Rendered page images

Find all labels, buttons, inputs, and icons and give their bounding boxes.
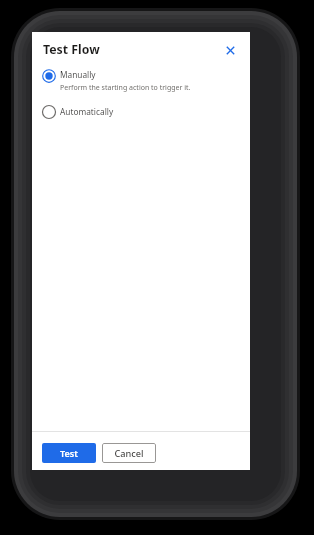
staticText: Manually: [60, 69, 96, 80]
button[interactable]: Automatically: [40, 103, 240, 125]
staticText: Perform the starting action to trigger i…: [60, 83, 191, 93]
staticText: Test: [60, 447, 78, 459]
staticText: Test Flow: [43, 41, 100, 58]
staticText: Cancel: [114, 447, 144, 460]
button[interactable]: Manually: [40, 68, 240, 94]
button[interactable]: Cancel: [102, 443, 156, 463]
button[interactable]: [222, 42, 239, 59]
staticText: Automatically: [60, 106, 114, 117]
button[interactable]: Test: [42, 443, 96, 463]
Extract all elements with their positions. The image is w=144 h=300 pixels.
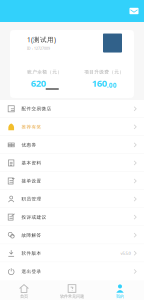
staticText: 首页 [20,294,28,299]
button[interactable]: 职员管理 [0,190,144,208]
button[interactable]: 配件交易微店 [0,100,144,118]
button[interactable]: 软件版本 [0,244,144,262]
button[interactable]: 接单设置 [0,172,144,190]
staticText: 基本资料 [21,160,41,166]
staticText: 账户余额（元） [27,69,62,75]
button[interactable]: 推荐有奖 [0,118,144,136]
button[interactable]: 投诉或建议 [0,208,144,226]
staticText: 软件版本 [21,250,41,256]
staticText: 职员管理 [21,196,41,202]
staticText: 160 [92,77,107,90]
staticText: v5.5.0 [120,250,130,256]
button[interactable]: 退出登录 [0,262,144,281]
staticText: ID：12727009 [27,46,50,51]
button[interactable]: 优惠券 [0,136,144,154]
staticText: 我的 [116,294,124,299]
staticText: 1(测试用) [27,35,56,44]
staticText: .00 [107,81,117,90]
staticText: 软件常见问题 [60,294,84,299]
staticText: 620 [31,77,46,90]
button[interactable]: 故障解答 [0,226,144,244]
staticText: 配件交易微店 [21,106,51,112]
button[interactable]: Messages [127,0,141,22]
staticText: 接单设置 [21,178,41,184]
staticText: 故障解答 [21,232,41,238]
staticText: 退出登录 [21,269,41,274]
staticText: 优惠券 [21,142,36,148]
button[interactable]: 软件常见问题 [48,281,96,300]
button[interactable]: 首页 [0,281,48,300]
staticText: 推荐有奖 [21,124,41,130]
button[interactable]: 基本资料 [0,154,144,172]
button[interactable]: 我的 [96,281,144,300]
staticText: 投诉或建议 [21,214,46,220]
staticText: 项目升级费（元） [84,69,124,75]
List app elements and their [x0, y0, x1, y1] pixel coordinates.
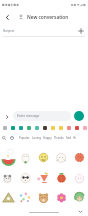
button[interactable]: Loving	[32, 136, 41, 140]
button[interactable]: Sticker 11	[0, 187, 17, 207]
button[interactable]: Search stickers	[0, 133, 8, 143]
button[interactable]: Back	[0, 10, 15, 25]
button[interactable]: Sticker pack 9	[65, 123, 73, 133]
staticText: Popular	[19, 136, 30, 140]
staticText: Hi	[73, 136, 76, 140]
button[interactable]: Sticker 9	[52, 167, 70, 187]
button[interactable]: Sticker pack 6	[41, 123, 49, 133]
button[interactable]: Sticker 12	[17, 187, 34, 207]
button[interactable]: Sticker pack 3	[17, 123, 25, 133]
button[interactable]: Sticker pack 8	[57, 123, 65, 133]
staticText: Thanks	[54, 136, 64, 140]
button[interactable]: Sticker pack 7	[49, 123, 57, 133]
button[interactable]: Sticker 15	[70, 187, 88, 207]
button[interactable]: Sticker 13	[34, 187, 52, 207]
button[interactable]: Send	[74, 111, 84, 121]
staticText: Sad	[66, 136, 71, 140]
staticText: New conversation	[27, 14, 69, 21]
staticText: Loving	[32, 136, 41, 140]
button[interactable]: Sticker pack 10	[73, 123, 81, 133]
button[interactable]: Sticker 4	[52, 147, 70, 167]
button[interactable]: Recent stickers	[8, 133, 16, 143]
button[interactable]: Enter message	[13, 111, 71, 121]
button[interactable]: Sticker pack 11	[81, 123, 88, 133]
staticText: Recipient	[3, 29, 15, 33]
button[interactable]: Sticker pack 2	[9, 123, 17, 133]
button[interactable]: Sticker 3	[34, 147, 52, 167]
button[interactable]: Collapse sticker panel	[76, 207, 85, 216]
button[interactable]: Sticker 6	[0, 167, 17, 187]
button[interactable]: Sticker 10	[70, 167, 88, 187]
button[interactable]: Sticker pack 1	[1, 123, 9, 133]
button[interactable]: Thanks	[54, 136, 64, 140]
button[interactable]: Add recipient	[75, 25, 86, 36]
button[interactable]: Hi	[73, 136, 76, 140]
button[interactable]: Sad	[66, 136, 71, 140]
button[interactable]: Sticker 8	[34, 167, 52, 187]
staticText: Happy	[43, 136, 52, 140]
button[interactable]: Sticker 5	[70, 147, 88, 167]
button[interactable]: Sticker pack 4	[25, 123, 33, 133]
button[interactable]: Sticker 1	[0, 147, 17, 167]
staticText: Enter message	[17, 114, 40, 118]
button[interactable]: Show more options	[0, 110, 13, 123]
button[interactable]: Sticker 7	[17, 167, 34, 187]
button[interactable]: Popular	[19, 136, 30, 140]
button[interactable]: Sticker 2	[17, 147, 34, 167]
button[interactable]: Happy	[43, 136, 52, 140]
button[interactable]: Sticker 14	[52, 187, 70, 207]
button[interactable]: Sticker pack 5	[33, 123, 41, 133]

What to produce: Read through the entries, then copy every line where the string "Loving" is found.

Result:
button[interactable]: Loving	[32, 136, 41, 140]
staticText: Loving	[32, 136, 41, 140]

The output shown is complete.